The return of Rafael Nadal absorbs all the light at the start of the 2024 tennis season, but another former Grand Slam winner, the Croatian Marin Cilic, is also trying to reconnect with the thread of his career after a blank year in 2023.
At 35, the former world No.3, crowned at the US Open in 2014, seriously injured his right knee at the very start of the 2023 season during the tournament in Pune, India. Operated, it took him twelve months to recover, twelve months during which he thought several times that his career was over.
The Croatian had however launched his 2023 season with good momentum, after returning to the Top 15 for the first time since 2019. His injury stopped everything. After his operation, he played only one match on the main circuit, in July at the Umag tournament, at home, defeated in two sets in the first round and returned to the convalescence box, his knee again in bulk.
“It was an interesting year that was interrupted at the very beginning,” he said in an interview with AFP before the start of the ATP 250 tournament in Hong Kong, where the tall Croatian server (1m98) makes his return to the courts.
“I had meniscus surgery and then had cartilage problems,” he says.
Falling to 674th place, two places behind Rafael Nadal who is participating in the ATP 250 tournament in Brisbane, Australia, Cilic was not favored by the draw in Hong Kong, where he will face the German Jan- Lennard Struff, 25th player in the world.
“Definitely a tough opponent,” said the Croatian. “We have known each other for many years and we are really friends. So it’s going to be a big challenge, a solid mission.”
Cilic’s first objective at the start of the year is to best prepare for the Australian Open (January 15-28), the first round of the Grand Slam that he almost won in 2018, losing in the final to Roger Federer after five epic sets.

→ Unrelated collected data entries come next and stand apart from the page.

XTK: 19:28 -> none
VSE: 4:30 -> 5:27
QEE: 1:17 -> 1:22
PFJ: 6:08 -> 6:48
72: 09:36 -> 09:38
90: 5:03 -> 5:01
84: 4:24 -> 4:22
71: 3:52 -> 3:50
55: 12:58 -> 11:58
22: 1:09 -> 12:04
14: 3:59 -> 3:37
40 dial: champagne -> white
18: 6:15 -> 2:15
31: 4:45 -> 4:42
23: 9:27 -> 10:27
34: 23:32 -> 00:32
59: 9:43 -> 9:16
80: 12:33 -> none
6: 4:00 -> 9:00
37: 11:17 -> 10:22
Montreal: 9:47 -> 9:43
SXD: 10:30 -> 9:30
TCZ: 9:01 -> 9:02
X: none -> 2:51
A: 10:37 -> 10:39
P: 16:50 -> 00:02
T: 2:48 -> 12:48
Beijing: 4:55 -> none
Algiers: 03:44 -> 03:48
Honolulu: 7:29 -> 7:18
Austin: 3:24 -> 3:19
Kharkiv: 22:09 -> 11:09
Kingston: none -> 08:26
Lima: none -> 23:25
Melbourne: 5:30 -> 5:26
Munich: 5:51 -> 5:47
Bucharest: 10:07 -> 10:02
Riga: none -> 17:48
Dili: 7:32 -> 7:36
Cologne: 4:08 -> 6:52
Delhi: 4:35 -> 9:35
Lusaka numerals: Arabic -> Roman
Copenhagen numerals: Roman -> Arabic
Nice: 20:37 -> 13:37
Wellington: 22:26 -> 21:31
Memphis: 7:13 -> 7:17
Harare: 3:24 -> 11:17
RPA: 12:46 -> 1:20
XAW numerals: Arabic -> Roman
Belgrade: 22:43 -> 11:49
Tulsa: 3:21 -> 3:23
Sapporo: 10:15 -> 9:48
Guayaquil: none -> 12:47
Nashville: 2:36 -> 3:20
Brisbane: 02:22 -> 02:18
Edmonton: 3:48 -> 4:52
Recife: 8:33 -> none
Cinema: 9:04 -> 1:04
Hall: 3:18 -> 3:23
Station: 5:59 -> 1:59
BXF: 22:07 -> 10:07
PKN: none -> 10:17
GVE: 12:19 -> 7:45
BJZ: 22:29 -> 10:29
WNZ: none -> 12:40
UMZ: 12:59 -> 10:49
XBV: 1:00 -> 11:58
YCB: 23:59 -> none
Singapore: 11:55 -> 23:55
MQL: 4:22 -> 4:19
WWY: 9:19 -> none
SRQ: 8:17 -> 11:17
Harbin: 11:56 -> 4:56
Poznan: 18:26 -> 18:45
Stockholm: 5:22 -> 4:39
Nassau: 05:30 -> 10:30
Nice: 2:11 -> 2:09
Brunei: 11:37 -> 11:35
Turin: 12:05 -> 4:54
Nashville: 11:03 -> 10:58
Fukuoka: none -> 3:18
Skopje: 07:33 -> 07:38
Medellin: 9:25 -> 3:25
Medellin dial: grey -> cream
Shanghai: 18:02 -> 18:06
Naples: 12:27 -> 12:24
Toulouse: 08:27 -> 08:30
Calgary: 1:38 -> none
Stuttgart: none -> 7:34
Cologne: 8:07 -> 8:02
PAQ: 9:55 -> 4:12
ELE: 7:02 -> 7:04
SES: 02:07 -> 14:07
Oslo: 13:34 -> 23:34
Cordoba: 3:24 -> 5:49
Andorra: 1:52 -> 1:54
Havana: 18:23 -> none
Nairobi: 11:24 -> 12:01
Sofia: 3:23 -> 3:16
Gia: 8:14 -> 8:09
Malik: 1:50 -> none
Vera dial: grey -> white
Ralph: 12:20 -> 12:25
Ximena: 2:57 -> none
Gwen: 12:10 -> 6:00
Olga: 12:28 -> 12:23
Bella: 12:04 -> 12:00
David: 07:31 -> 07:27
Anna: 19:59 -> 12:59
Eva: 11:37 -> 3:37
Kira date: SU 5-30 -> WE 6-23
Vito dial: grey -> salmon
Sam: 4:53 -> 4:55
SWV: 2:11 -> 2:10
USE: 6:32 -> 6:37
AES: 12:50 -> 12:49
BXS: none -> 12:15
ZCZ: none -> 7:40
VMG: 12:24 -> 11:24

“I had a break point at the start of the fifth set but, well, I let it pass. What I would say about this period and the months that preceded it is that it was undoubtedly the best of my career,” he recalls.
But the idea is not to set specific goals.
“I was lucky for many years not to have any serious injuries,” he says. The past year has changed him: “If I have the opportunity to play, I will be really happy. If not, if things go wrong or go wrong, well, it will be fine,” he notes.
This forced break from a professional career that began in 2005 also gave him time to think outside the framework of tennis.
“It was funny because I felt like I was a little more of a normal person than a tennis pro,” he says. “I was training and everything, but my mind was totally free from the circuit and at home, in the afternoons, I could spend time with my boys,” adds the father of two.
“Being away from the circuit gave me a different perspective, the idea that there is a different life.”